-- Exercise data follows --

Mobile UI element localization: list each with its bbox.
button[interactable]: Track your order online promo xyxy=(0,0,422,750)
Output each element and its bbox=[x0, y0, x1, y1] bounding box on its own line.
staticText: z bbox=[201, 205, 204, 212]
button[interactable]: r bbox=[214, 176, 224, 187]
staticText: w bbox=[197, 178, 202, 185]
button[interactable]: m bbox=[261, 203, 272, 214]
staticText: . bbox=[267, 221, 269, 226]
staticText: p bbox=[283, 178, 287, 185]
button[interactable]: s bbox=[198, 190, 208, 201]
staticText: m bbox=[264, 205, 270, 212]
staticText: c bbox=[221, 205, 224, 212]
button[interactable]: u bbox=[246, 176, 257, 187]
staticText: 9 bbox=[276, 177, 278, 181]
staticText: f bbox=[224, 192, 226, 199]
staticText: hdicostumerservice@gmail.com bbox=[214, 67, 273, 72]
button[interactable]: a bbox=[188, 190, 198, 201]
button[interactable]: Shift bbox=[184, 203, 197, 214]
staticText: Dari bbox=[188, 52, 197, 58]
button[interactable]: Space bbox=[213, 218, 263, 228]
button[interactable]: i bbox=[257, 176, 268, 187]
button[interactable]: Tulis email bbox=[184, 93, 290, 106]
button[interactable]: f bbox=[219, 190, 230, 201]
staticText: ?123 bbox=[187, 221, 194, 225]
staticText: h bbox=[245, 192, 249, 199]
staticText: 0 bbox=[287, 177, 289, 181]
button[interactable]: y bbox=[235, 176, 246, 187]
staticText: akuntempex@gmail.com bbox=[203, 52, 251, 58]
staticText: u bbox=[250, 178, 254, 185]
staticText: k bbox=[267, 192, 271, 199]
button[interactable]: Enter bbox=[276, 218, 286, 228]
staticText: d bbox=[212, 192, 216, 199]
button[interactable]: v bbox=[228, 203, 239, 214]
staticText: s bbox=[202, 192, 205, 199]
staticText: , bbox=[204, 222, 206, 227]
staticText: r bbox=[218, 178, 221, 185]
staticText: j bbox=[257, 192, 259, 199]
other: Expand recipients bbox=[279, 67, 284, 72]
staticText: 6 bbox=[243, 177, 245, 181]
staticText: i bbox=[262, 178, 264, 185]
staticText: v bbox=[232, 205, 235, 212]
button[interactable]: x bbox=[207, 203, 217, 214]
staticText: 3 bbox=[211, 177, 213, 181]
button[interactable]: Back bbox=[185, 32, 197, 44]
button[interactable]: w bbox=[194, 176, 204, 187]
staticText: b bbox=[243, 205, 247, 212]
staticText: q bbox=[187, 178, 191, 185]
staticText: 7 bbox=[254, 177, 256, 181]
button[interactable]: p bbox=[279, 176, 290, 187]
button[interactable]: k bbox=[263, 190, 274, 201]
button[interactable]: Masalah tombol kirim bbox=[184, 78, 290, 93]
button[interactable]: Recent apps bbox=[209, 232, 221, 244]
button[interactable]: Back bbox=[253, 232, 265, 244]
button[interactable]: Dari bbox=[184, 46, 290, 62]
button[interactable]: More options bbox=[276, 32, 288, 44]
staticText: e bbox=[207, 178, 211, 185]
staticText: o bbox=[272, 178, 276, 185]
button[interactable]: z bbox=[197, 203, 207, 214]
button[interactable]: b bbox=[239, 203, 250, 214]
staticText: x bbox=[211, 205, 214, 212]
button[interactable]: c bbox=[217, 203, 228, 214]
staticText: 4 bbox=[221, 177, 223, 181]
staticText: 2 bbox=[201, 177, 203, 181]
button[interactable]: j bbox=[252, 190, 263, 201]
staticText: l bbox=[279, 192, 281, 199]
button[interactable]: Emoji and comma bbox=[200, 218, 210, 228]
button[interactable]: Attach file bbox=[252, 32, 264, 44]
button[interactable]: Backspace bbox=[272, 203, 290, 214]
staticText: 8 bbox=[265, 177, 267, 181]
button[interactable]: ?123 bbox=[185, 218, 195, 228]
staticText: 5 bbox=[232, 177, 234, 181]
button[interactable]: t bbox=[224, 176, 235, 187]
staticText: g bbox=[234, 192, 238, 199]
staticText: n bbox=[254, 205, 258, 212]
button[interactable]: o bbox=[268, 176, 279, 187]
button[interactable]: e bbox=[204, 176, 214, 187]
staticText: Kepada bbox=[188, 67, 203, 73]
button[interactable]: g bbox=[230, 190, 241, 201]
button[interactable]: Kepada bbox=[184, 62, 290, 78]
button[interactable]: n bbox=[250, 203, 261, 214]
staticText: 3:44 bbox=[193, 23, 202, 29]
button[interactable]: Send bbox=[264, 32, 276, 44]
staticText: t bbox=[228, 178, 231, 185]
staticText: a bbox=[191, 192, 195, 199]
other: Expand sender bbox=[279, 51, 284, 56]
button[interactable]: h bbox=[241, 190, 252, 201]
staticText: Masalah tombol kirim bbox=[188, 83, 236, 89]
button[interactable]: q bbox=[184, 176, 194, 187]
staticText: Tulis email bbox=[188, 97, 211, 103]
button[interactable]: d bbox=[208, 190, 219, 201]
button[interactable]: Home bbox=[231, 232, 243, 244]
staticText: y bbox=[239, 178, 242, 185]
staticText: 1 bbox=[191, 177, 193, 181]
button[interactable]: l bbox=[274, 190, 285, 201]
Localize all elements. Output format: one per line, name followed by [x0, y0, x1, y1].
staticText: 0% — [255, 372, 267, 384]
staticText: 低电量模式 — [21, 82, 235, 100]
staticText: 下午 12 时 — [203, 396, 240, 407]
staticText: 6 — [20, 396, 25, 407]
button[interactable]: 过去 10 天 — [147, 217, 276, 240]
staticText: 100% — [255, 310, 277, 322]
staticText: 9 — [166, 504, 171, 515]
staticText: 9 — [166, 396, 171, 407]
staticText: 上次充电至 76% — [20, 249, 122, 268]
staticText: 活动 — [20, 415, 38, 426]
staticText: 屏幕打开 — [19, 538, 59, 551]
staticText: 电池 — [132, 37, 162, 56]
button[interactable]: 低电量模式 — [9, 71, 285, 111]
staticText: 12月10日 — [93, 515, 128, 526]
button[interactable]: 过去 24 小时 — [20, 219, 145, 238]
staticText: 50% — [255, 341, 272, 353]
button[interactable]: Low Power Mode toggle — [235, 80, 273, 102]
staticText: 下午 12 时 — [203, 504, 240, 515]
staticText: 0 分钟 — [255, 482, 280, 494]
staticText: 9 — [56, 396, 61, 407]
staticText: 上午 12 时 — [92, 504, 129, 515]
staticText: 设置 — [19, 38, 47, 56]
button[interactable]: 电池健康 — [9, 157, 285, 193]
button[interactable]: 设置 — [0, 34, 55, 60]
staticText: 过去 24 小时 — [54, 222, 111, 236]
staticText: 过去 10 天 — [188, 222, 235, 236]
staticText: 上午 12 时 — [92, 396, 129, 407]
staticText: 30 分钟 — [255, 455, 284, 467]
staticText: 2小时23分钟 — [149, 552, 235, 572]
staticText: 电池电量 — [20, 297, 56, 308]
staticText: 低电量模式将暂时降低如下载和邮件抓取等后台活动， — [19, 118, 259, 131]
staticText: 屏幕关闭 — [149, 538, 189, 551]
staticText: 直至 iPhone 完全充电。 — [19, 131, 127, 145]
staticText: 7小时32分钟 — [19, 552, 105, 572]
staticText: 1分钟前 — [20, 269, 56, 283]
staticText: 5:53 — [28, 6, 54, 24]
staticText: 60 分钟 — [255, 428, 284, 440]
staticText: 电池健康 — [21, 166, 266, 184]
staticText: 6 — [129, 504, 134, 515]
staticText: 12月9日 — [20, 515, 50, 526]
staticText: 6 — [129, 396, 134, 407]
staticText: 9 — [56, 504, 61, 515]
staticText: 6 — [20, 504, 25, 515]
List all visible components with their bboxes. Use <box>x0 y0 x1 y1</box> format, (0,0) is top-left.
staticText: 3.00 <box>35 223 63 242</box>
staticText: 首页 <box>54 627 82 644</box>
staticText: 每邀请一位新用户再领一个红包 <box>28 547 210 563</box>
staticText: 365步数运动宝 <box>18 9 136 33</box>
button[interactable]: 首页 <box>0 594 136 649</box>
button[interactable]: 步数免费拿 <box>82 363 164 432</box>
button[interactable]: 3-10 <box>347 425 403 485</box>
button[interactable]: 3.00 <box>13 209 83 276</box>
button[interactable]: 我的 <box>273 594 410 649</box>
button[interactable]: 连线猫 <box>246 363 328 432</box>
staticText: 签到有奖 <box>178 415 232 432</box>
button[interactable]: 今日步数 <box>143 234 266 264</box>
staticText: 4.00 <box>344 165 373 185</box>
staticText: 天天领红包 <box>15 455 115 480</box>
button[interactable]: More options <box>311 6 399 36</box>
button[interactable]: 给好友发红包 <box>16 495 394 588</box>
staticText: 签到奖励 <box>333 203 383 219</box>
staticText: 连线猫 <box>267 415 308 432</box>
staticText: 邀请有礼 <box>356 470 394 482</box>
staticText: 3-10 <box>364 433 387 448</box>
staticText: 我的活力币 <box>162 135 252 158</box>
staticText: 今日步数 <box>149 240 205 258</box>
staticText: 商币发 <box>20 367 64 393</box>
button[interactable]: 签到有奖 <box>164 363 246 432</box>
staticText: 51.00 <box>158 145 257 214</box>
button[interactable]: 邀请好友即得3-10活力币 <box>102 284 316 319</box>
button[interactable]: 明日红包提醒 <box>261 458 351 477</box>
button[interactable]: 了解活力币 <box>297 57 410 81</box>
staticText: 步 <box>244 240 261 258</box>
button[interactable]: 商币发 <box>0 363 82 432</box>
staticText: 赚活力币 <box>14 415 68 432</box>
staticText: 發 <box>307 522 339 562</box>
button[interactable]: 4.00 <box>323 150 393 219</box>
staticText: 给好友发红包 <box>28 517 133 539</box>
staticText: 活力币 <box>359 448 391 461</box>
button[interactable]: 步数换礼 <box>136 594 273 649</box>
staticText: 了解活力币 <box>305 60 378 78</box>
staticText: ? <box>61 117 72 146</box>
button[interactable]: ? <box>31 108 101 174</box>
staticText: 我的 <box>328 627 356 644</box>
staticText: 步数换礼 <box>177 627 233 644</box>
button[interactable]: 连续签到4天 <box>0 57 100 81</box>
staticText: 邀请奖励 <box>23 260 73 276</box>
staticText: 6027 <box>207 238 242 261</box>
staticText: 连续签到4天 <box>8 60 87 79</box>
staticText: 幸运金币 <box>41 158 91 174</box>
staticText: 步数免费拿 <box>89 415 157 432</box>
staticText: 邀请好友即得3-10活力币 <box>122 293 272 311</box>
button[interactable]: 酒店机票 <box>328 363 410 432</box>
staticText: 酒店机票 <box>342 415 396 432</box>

-- Exercise data concluded --
-- Exercise data follows --

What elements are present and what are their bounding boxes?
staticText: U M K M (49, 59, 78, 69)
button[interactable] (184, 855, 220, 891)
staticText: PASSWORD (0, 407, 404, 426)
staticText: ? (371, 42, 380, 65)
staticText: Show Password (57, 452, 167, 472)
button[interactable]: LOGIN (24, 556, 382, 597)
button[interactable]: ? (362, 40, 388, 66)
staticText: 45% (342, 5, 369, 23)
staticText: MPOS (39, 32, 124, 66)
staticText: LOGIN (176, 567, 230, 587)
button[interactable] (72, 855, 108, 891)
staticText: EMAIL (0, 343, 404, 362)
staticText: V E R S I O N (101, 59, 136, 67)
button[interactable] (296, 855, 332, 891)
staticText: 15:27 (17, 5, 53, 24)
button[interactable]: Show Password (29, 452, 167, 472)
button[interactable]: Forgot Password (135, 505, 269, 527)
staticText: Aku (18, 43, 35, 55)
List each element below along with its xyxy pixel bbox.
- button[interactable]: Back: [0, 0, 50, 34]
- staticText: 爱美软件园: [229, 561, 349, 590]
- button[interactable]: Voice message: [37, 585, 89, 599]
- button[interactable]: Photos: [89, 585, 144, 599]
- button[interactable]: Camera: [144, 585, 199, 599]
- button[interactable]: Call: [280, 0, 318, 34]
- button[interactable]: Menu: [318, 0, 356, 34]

-- Exercise data concluded --
-- Exercise data follows --

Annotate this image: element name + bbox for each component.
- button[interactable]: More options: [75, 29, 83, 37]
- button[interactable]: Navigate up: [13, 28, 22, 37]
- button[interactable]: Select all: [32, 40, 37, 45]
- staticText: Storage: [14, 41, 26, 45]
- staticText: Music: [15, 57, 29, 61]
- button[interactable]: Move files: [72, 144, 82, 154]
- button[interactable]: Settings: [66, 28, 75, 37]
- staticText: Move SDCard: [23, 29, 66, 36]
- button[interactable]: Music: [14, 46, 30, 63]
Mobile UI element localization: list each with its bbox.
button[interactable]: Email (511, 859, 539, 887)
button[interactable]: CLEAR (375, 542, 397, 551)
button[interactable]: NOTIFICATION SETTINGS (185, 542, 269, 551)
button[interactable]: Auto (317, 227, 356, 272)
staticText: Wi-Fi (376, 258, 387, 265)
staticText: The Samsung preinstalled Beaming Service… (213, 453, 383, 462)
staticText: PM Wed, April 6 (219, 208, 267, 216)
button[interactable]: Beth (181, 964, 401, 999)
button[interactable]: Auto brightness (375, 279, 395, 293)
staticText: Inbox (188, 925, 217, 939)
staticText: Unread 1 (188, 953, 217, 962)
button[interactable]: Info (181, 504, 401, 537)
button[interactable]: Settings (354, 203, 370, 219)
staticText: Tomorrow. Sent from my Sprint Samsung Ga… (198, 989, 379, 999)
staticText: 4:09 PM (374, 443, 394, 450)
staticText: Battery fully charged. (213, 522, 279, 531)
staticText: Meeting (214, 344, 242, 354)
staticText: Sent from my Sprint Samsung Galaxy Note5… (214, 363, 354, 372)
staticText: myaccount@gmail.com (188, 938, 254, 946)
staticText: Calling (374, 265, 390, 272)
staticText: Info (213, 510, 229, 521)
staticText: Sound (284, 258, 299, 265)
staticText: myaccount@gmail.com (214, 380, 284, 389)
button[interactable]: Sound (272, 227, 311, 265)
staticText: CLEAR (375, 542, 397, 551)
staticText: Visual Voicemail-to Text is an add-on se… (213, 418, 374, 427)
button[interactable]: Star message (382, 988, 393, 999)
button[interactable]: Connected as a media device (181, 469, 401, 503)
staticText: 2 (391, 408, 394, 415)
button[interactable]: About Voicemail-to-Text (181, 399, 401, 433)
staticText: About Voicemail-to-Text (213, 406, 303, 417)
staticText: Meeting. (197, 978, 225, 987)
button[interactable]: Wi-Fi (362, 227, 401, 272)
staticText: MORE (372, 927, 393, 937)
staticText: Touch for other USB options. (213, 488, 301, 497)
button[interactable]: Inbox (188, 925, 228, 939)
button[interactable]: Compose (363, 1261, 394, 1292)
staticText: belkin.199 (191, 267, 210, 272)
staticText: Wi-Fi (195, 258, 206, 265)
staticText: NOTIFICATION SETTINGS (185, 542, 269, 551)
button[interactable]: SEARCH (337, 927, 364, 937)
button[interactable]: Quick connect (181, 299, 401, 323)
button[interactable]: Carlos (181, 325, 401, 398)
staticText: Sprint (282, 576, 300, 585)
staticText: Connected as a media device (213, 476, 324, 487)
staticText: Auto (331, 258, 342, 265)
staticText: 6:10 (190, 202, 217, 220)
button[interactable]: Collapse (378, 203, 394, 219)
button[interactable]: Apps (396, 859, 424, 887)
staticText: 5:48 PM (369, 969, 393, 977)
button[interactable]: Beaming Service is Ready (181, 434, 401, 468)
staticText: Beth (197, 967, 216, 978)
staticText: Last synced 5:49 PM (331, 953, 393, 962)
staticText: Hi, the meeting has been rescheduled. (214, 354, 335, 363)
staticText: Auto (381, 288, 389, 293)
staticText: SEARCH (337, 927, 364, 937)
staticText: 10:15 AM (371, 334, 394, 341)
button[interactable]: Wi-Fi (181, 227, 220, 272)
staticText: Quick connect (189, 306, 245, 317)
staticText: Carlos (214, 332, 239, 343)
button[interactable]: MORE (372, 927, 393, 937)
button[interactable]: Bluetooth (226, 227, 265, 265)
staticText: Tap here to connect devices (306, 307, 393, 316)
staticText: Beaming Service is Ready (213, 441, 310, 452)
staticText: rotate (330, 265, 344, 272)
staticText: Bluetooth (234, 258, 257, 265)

-- Exercise data concluded --

### Work required
Copy each line of the records that has "name" in it.

### Expected answer
Localize all elements. Output format: one per line, name followed by [x0, y0, x1, y1].
Annotate this image: element name + bbox for each component.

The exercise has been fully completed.